Indian Ocean, the third largest oceanic body in the world accounting for 20% of the total area of the world under water, holds a position of paramount importance for India. Since India occupies a central position in the Indian Ocean Region (IOR), the significance of the Indian Ocean to the maritime security of the country hardly needs to be emphasized. Rightly and appropriately, India considers the Indian Ocean as its own backyard. As pointed out by the historian K.M.Pannikar, “For India, the Indian Ocean is a vital sea. Her lifelines are concentrated in that area, her freedom is dependent on the freedom of that water surface.” On another front, Indian Ocean holds the key to the climatic dynamics of the Indian sub continent including monsoon on which is dependent the fortunes of the Indian agriculture, a major contributor to the Indian economy. Further, the Indian Ocean is also crucial to the energy security of the country. According to the Journal of the Indian Ocean Region, more than 80% of the world’s sea borne trade in oil transits through the Indian Ocean choke points.
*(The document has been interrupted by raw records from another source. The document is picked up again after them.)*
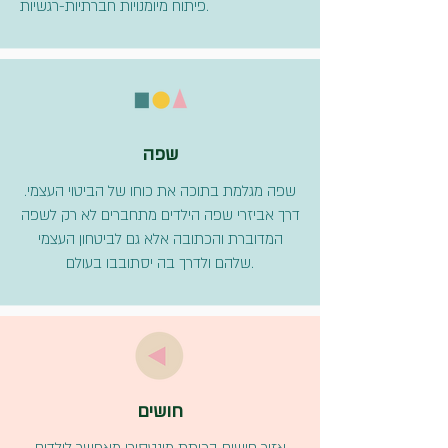
פיתוח מיומנויות חברתיות-רגשיות.
שפה
שפה מגלמת בתוכה את כוחו של הביטוי העצמי.
דרך אביזרי שפה הילדים מתחברים לא רק לשפה
המדוברת והכתובה אלא גם לביטחון העצמי
שלהם ולדרך בה יסתובבו בעולם.
חושים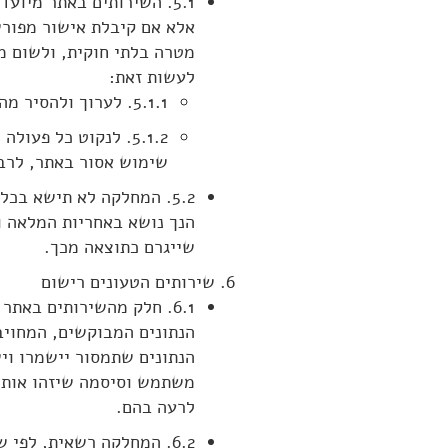
5.1. השירותים באתר מיו
אלא אם קיבלת אישור מפור
מטרה בלתי חוקית, ולשום מ
לעשות זאת:
5.1.1. לערוך ולהסיר מהאתר כל מידע שלפי שיקול דעתה הבלעדי מפר את תנאי השימוש.
5.1.2. לנקוט כל פ
שימוש אסור באתר, לרבו
5.2. המחלקה לא תישא בכ
הנך נושא באחריות המלאה ו
שייגרם כתוצאה מכך.
שירותים הטעונים רישום
6.1. חלק מהשירותים באת
הנתונים המבוקשים, המחויב
הנתונים שתמסור יישמרו וי
משתמש וסיסמה שיזהו אותך
לרעה בהם.
6.2. המחלקה רשאית, לפ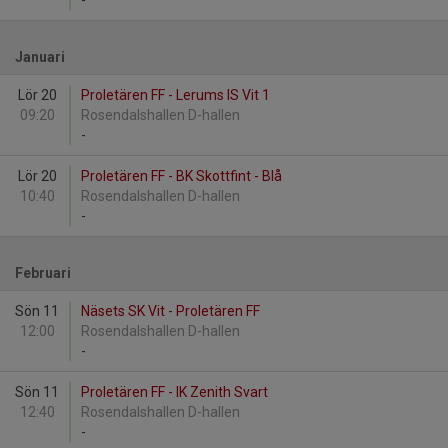
-
Januari
Lör 20
Proletären FF - Lerums IS Vit 1
09:20
Rosendalshallen D-hallen
-
Lör 20
Proletären FF - BK Skottfint - Blå
10:40
Rosendalshallen D-hallen
-
Februari
Sön 11
Näsets SK Vit - Proletären FF
12:00
Rosendalshallen D-hallen
-
Sön 11
Proletären FF - IK Zenith Svart
12:40
Rosendalshallen D-hallen
-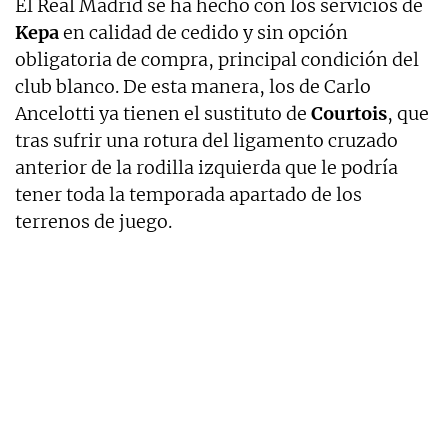
El Real Madrid se ha hecho con los servicios de
Kepa
en calidad de cedido y sin opción
obligatoria de compra, principal condición del
club blanco. De esta manera, los de Carlo
Ancelotti ya tienen el sustituto de
Courtois
, que
tras sufrir una rotura del ligamento cruzado
anterior de la rodilla izquierda que le podría
tener toda la temporada apartado de los
terrenos de juego.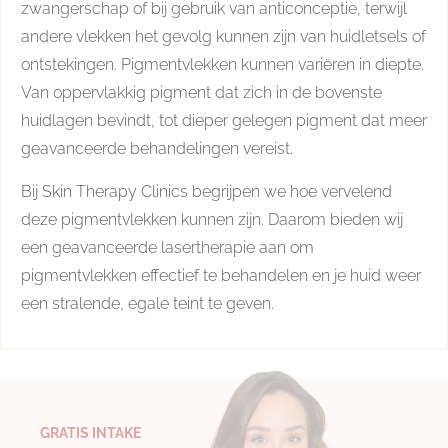
zwangerschap of bij gebruik van anticonceptie, terwijl
andere vlekken het gevolg kunnen zijn van huidletsels of
ontstekingen. Pigmentvlekken kunnen variëren in diepte.
Van oppervlakkig pigment dat zich in de bovenste
huidlagen bevindt, tot dieper gelegen pigment dat meer
geavanceerde behandelingen vereist.
Bij Skin Therapy Clinics begrijpen we hoe vervelend
deze pigmentvlekken kunnen zijn. Daarom bieden wij
een geavanceerde lasertherapie aan om
pigmentvlekken effectief te behandelen en je huid weer
een stralende, egale teint te geven.
GRATIS INTAKE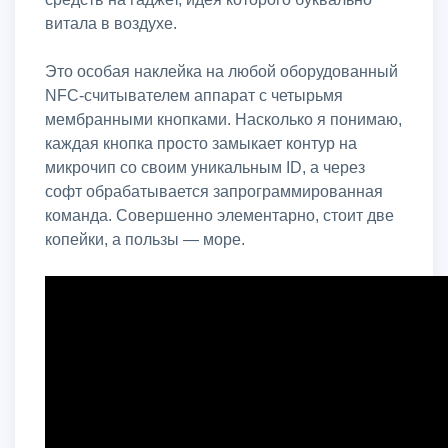
витала в воздухе.
Это особая наклейка на любой оборудованный
NFC-считывателем аппарат с четырьмя
мембранными кнопками. Насколько я понимаю,
каждая кнопка просто замыкает контур на
микрочип со своим уникальным ID, а через
софт обрабатывается запрограммированная
команда. Совершенно элементарно, стоит две
копейки, а пользы — море.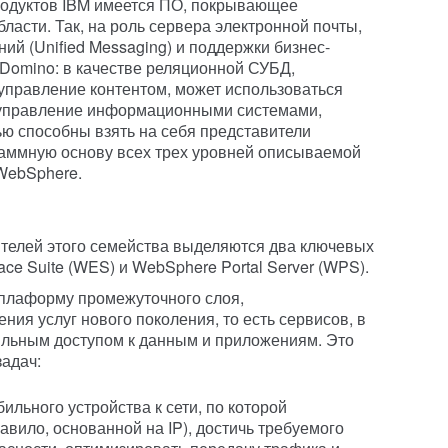
родуктов IBM имеется ПО, покрывающее
ласти. Так, на роль сервера электронной почты,
й (Unified Messaging) и поддержки бизнес-
 Domino: в качестве реляционной СУБД,
управление контентом, может использоваться
 управление информационными системами,
ю способны взять на себя представители
граммную основу всех трех уровней описываемой
WebSphere.
телей этого семейства выделяются два ключевых
e Suite (WES) и WebSphere Portal Server (WPS).
плаформу промежуточного слоя,
ия услуг нового поколения, то есть сервисов, в
ильным доступом к данным и приложениям. Это
задач:
ильного устройства к сети, по которой
авило, основанной на IP), достичь требуемого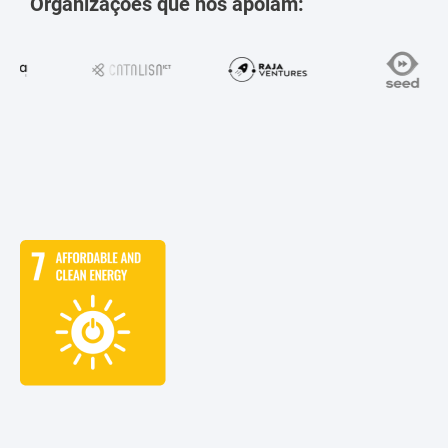
Organizações que nos apoiam:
In view of the rapidly expanding strategic importance of Indian Ocean, in recent years, there has been a growing clamour for strengthening and expanding the Indian presence in this vitally located oceanic body with a view to ensure the security of mainland India on a sustainable basis. Against this backdrop, sometime back, Avinash Chander, Director General of Defence Research and Development Organisation (DRDO) , had stressed on the need for India to put in place an effective mechanism to fully monitor IOR in a complete and three dimensional manner. To accomplish this objective, he has suggested the development and deployment of about 80-100 satellites designed for covering the IOR in a detailed manner .There are said to be 19 Chinese satellites keeping a watch over the IOR. As it is, the growing Chinese space based ocean surveillance capability with particular reference to the Indian Ocean has been a matter of concern for US strategic planners. In recent years, ocean observation space platforms have emerged as a major technological tool to keep a tab on the oceanic expanse on a sustained basis with a high degree of effectiveness.
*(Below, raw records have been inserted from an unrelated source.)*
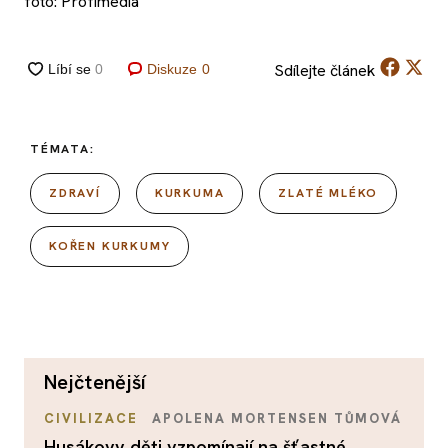
foto: Profimedia
Sdílejte
článek
Diskuze
0
TÉMATA:
ZDRAVÍ
KURKUMA
ZLATÉ MLÉKO
KOŘEN KURKUMY
nejčtenější
CIVILIZACE
APOLENA MORTENSEN TŮMOVÁ
Husákovy děti vzpomínají na šťastné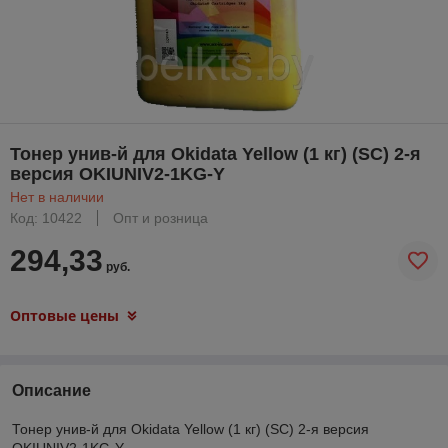
Тонер унив-й для Okidata Yellow (1 кг) (SC) 2-я
версия OKIUNIV2-1KG-Y
Нет в наличии
Код: 10422
Опт и розница
294,33
руб.
Оптовые цены
Описание
Тонер унив-й для Okidata Yellow (1 кг) (SC) 2-я версия
OKIUNIV2-1KG-Y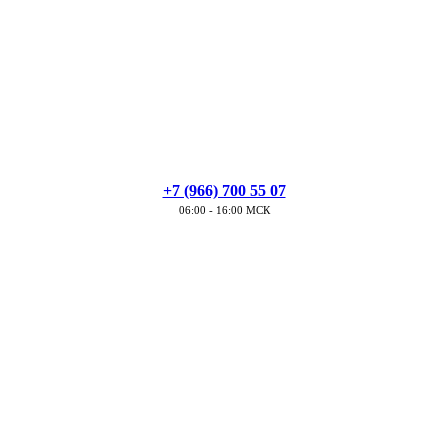
+7 (966) 700 55 07
06:00 - 16:00 МСК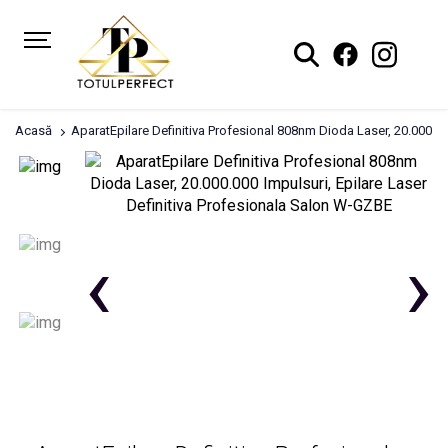
Acasă
AparatEpilare Definitiva Profesional 808nm Dioda Laser, 20.000.00
‹
›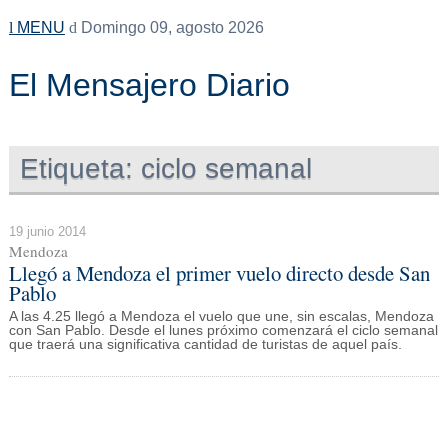
MENU
Domingo 09, agosto 2026
El Mensajero Diario
Etiqueta:
ciclo semanal
19 junio 2014
Mendoza
Llegó a Mendoza el primer vuelo directo desde San
Pablo
A las 4.25 llegó a Mendoza el vuelo que une, sin escalas, Mendoza
con San Pablo. Desde el lunes próximo comenzará el ciclo semanal
que traerá una significativa cantidad de turistas de aquel país.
By all means, India has vital stakes in the IOR even as the geostrategic focus of the world is shifting slowly to this region through which a bulk of world’s shipping trade passes. The changing geo-political stakes in IOR in the last decade has acted as a stimulus for the littoral nations to look seawards and this presents India with a challenging opportunity to expand its influence over the countries in the IOR. Rapidly shifting geopolitical environment underpins the need for India to not only safeguard its own interests but also cater to the security needs of island nations in IOR. Clearly and apparently, India would need to boost its naval capabilities to reach out to the littoral states with a greater degree of confidence. The recent handing over of India’s home grown Advanced Light Helicopter(ALH) Dhruv to Maldives for helping this island nation carry out search and rescue operations could imply a shot in the arm for the Indian influence in IOR.
As pointed out by India’s former Foreign Secretary and currently the Indian Ambassador to USA Nirupama Rao, as the main resident power, India has a vital stake in IOR. ”We have a vital stake in the evolution of a stable, open, inclusive and balanced security and cooperation architecture in the region,” says Rao. She further observes “By definition, this would need to be a consensus based process where all the stakeholders, who have a legitimate presence in the region, make their respective contribution to the regional security”.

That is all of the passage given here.